O Daily Maverick lembra, no entanto, que a UA e a União Europeia (UE) pelo menos esclarecem conjuntamente os refugiados ao longo das rotas de fuga. "A UA tenta convencer os imigrantes nos centros de refugiados de que não há um paraíso esperando por eles na Europa. Este é um bom começo, mas nada mais do que isso."
Uma análise não representativa indica que os ataques xenófobos na África do Sul ganharam cerca de dez vezes mais atenção da mídia do que as mortes de refugiados no Mediterrâneo. As duas coisas estão relacionadas: a busca de felicidade, trabalho, liberdade ou ao menos de estabilidade leva migrantes tanto para o norte como para o Cabo da Boa Esperança. Uma cultura de boas-vindas é algo que falta nos dois destinos. E em ambas as metades do globo, forças radicais colocam lenha na fogueira, com a lógica do "barco está cheio". Mas enquanto os ataques na África do Sul causam indignação em toda a África, a morte de milhares no Mediterrâneo quase não é debatida.

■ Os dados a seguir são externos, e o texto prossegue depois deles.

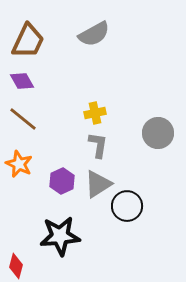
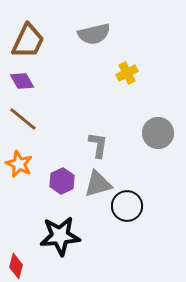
gray semicircle: rotated 16 degrees clockwise
yellow cross: moved 32 px right, 40 px up; rotated 15 degrees counterclockwise
gray triangle: rotated 16 degrees clockwise
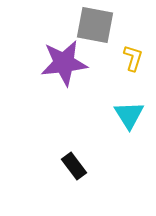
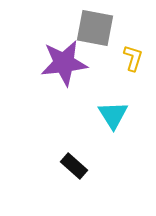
gray square: moved 3 px down
cyan triangle: moved 16 px left
black rectangle: rotated 12 degrees counterclockwise
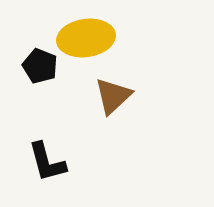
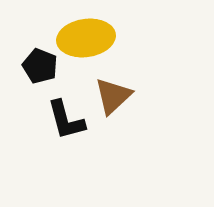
black L-shape: moved 19 px right, 42 px up
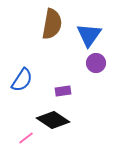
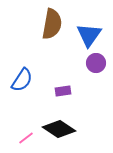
black diamond: moved 6 px right, 9 px down
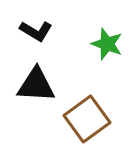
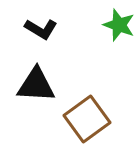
black L-shape: moved 5 px right, 2 px up
green star: moved 12 px right, 19 px up
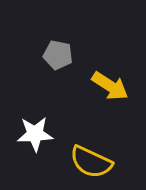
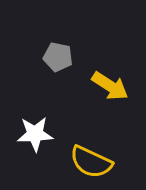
gray pentagon: moved 2 px down
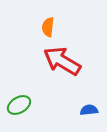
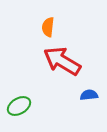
green ellipse: moved 1 px down
blue semicircle: moved 15 px up
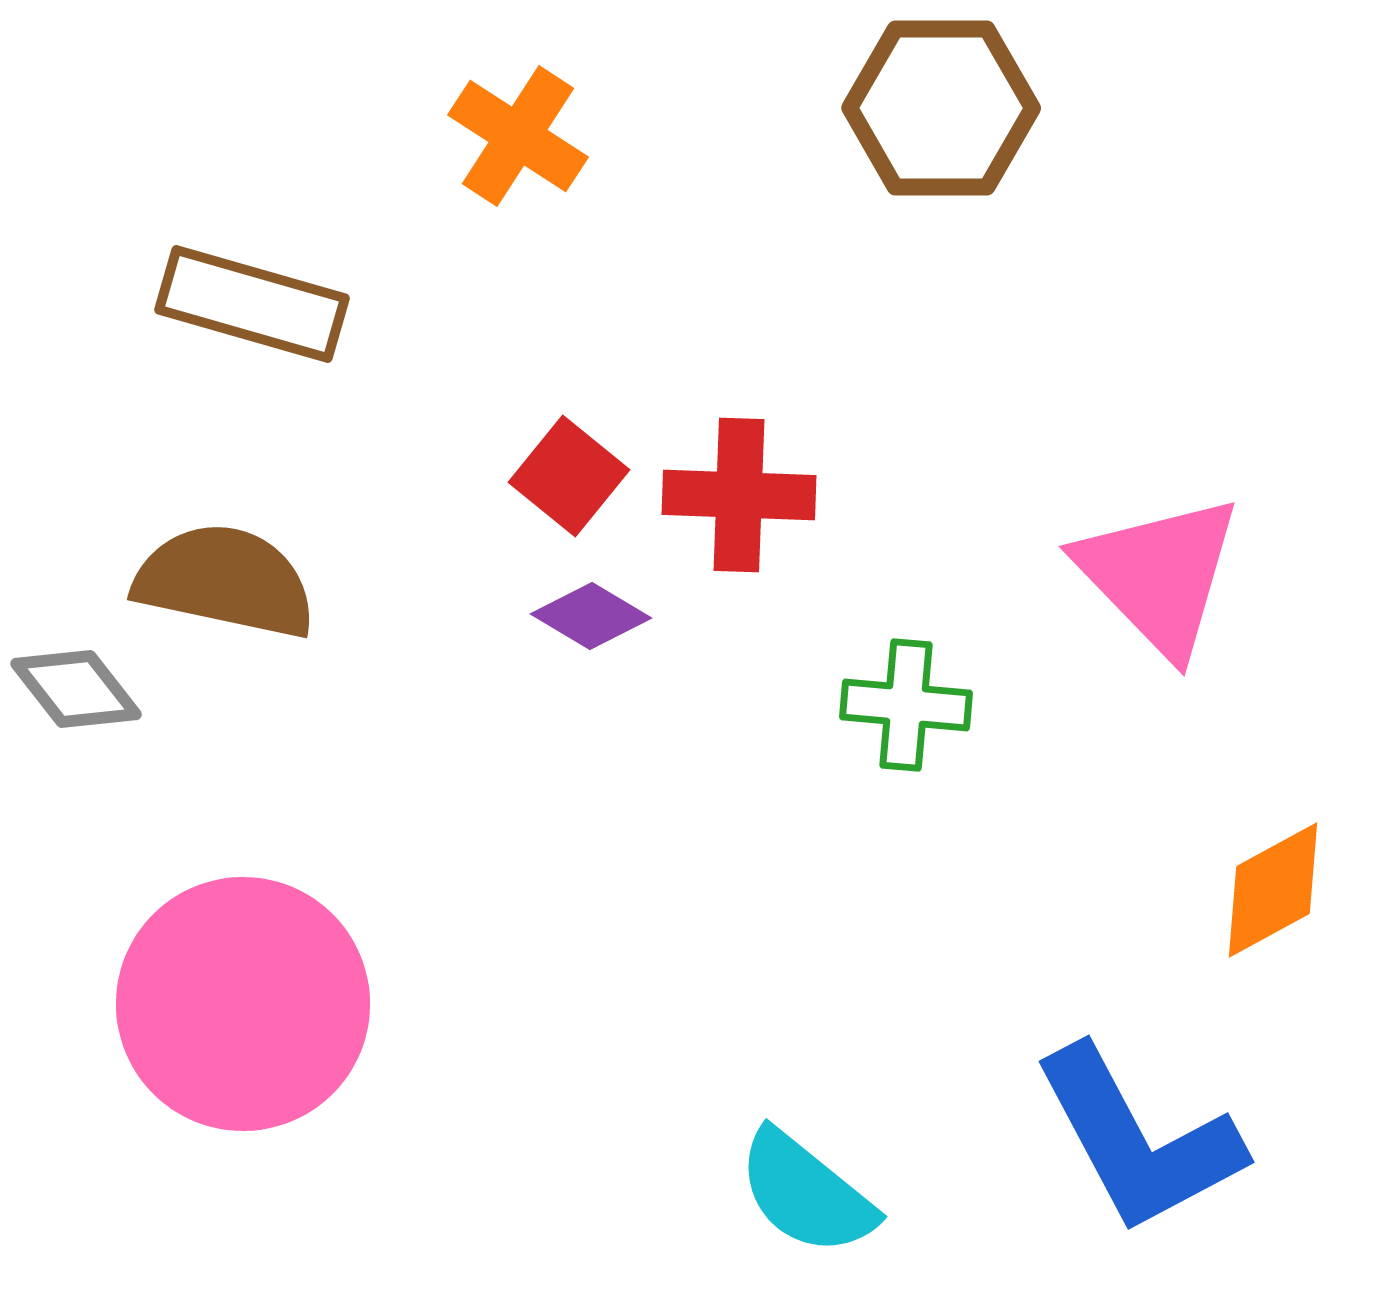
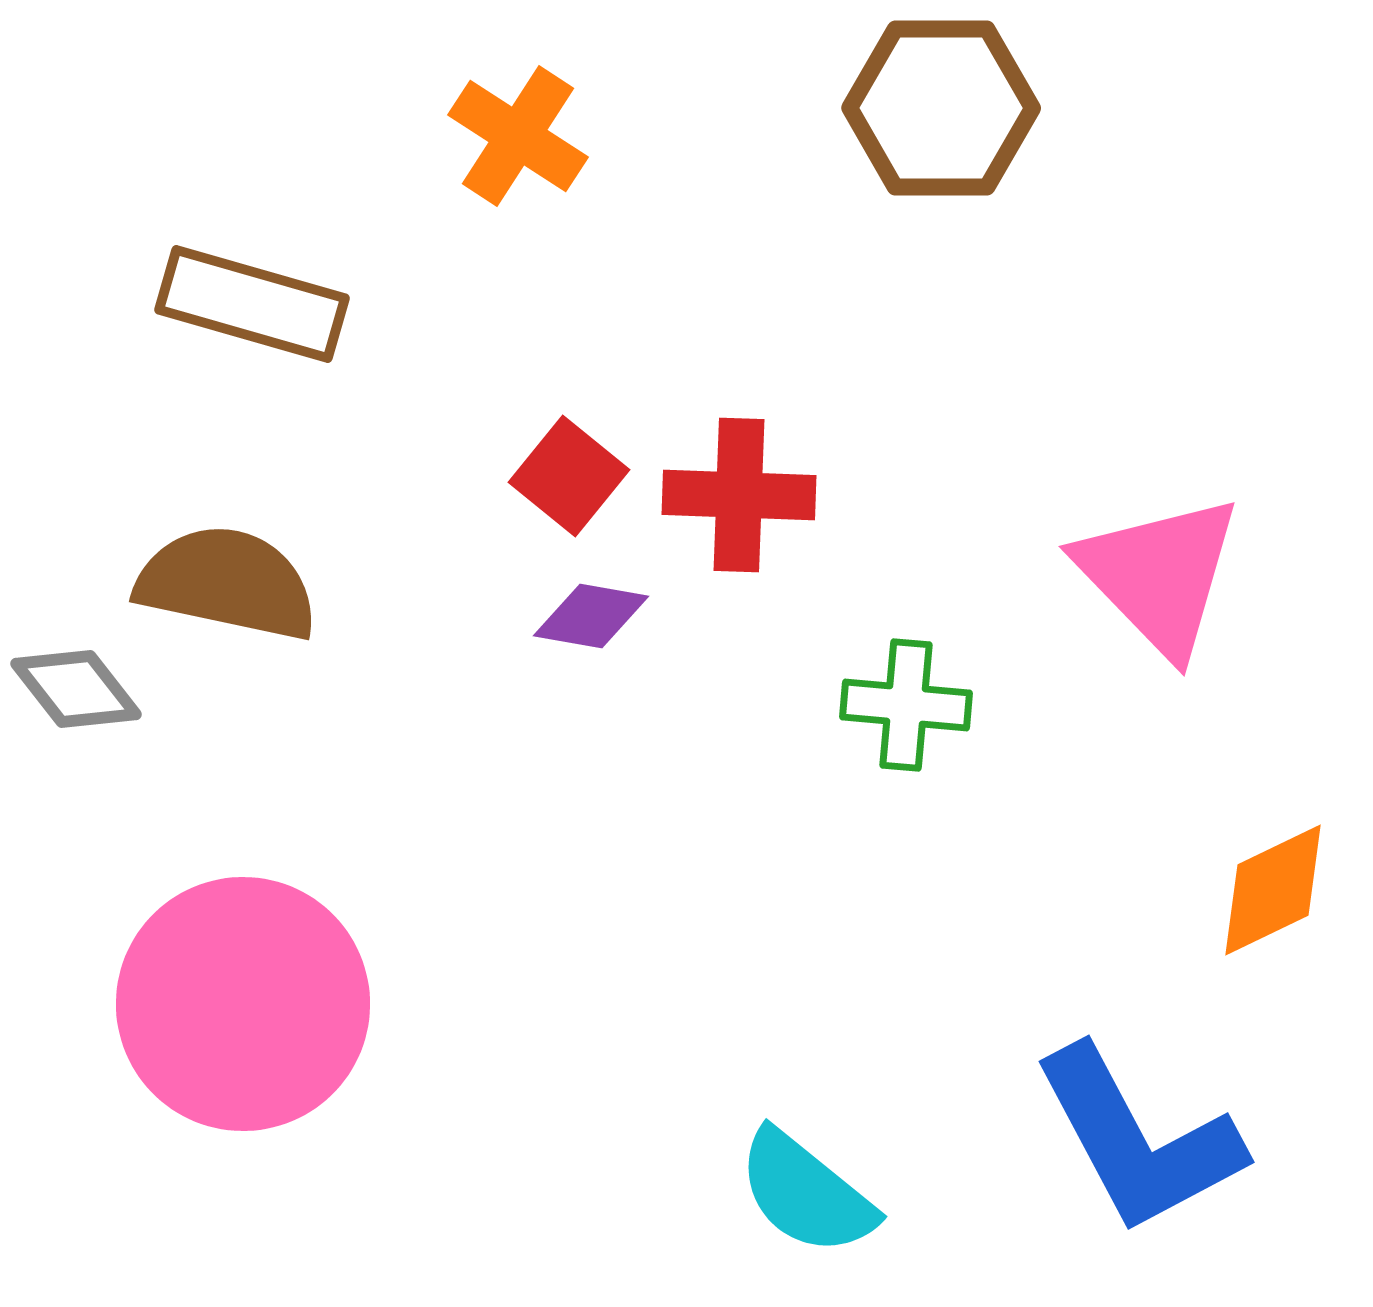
brown semicircle: moved 2 px right, 2 px down
purple diamond: rotated 21 degrees counterclockwise
orange diamond: rotated 3 degrees clockwise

O jornal da Cidade do Cabo Cape Times fala sobre os contrabandistas de pessoas citando um traficante risonho da Eritreia, apelidado de General, que se justifica cinicamente. "Eles me acusam de levar pessoas demais a bordo, mas são elas que têm pressa em fugir." Outro traficante de pessoas, um etíope de codinome Ghermaya, se orgulha de como o negócio vai bem neste ano. "Eu já mandei para lá de 7 mil a 8 mil", afirma ao Cape Times. Segundo o veículo, a rede de Ghermayas faturou 100 milhões de euros em apenas dois anos.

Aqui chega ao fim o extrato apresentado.